** DATA EXCERPTS follows **
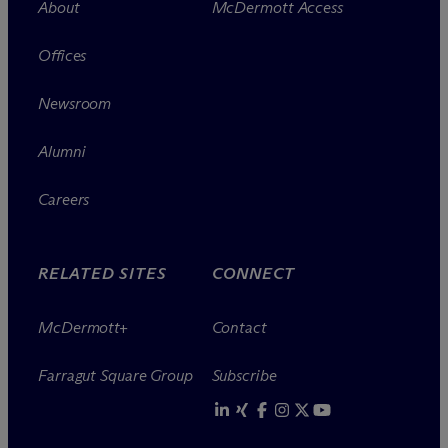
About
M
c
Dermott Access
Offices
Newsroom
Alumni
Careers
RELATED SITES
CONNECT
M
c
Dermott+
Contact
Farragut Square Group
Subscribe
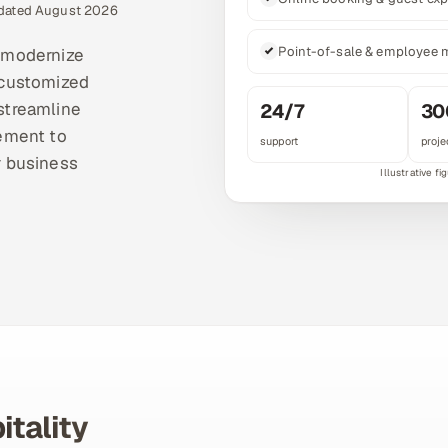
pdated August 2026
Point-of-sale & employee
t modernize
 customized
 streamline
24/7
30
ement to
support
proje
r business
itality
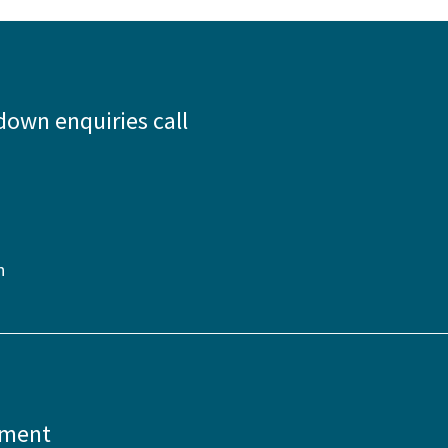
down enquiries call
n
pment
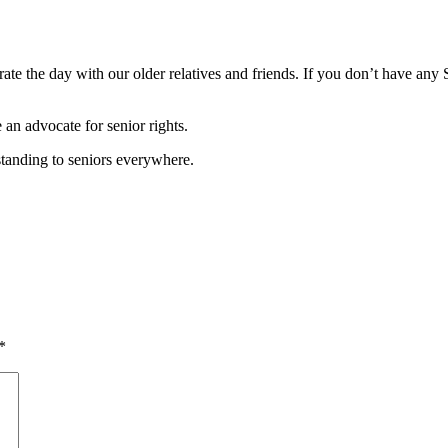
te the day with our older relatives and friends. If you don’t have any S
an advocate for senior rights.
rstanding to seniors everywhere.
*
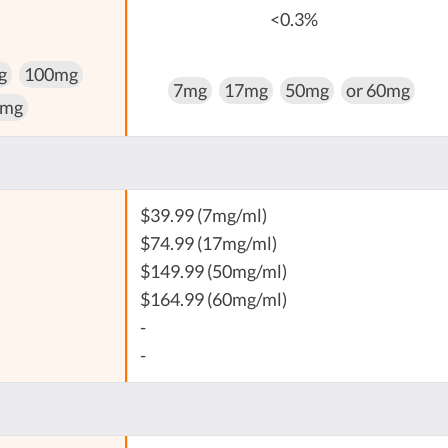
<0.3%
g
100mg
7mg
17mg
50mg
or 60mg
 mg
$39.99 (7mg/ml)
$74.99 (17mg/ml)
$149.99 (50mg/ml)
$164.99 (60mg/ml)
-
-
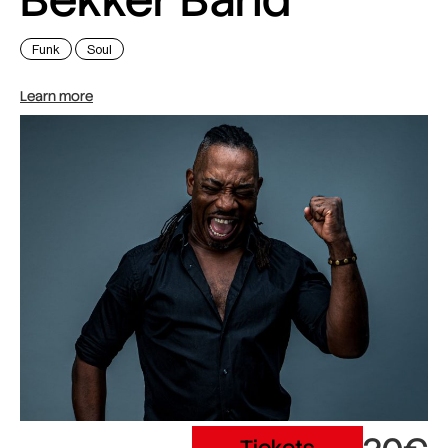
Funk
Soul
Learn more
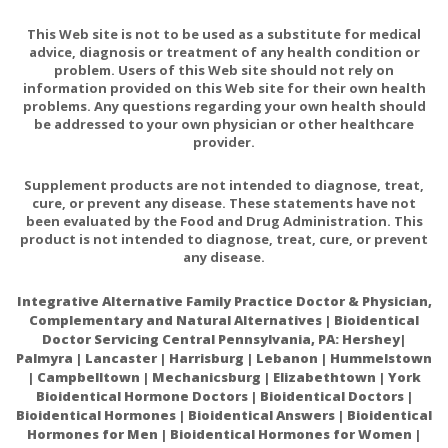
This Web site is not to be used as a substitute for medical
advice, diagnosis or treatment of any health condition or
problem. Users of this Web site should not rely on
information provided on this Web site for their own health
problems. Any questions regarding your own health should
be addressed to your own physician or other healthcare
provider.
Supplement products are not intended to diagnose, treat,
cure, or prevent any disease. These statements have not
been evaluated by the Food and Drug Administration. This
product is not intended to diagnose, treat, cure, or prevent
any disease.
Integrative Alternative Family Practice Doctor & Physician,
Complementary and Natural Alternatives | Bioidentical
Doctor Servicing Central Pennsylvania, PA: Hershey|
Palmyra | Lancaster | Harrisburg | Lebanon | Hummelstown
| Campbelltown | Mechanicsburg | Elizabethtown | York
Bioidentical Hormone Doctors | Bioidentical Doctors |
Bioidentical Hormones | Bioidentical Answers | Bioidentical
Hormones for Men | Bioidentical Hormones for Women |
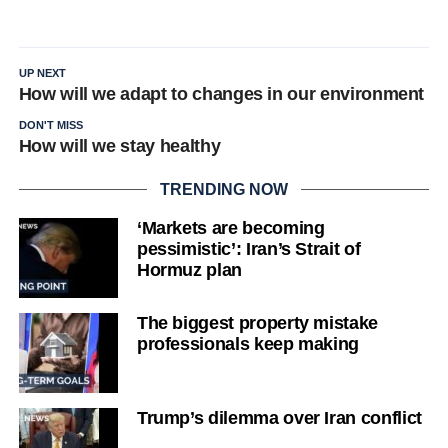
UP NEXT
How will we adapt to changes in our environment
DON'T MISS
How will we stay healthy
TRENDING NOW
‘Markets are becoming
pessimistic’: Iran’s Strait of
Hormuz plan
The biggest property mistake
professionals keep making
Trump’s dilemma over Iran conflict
** End of DATA EXCERPTS **
** DATA EXCERPTS follows **
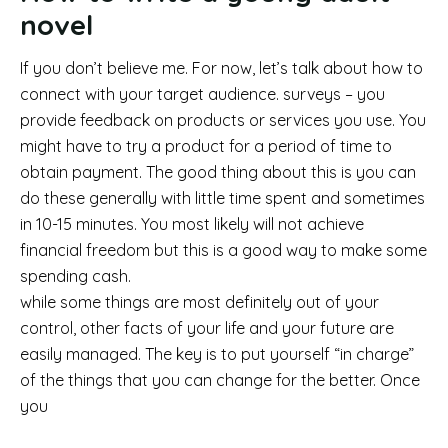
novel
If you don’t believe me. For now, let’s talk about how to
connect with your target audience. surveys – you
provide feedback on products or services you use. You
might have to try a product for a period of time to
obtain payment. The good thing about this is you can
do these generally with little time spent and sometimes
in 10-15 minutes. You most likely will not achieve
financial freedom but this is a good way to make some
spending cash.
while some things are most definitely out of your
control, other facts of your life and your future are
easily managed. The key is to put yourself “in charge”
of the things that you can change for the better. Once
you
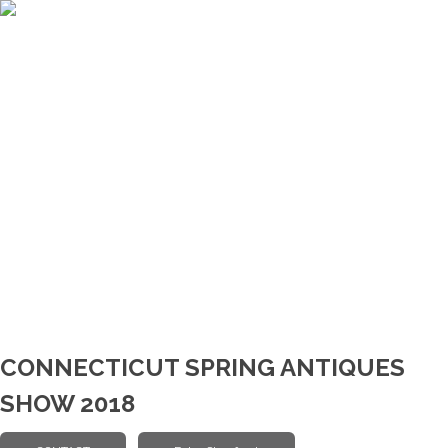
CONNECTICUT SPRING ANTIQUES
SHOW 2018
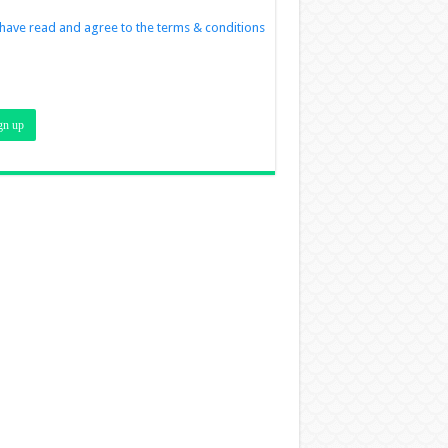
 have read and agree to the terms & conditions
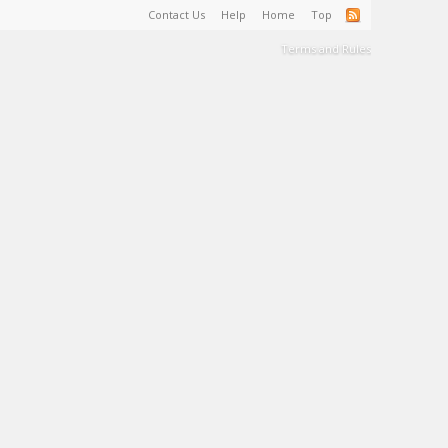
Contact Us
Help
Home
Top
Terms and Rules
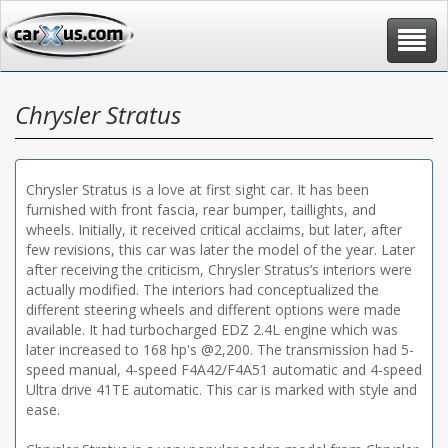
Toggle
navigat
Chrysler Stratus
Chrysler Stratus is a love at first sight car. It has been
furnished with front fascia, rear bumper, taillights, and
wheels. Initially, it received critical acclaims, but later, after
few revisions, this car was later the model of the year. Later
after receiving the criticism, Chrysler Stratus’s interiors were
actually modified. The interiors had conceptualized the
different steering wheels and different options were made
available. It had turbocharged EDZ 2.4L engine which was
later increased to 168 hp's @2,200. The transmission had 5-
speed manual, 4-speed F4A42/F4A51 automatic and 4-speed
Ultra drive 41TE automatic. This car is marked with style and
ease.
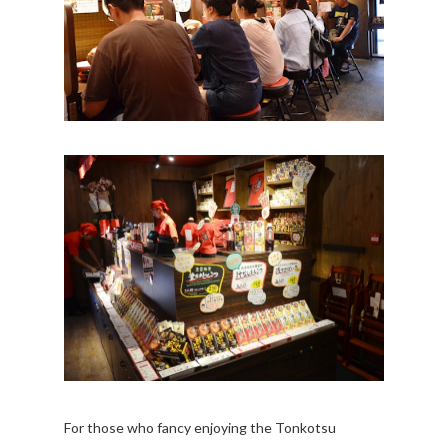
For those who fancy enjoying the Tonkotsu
** End of DATA EXCERPTS **
Range to copy from the records above: the line containing "advice, diagnosis or" to the line containing "Trump’s dilemma over Iran conflict", both included. Output those lines exactly and only those, skipping pictures.

> EXERCISE RESPONSE:
advice, diagnosis or treatment of any health condition or
problem. Users of this Web site should not rely on
information provided on this Web site for their own health
problems. Any questions regarding your own health should
be addressed to your own physician or other healthcare
provider.
Supplement products are not intended to diagnose, treat,
cure, or prevent any disease. These statements have not
been evaluated by the Food and Drug Administration. This
product is not intended to diagnose, treat, cure, or prevent
any disease.
Integrative Alternative Family Practice Doctor & Physician,
Complementary and Natural Alternatives | Bioidentical
Doctor Servicing Central Pennsylvania, PA: Hershey|
Palmyra | Lancaster | Harrisburg | Lebanon | Hummelstown
| Campbelltown | Mechanicsburg | Elizabethtown | York
Bioidentical Hormone Doctors | Bioidentical Doctors |
Bioidentical Hormones | Bioidentical Answers | Bioidentical
Hormones for Men | Bioidentical Hormones for Women |
UP NEXT
How will we adapt to changes in our environment
DON'T MISS
How will we stay healthy
TRENDING NOW
‘Markets are becoming
pessimistic’: Iran’s Strait of
Hormuz plan
The biggest property mistake
professionals keep making
Trump’s dilemma over Iran conflict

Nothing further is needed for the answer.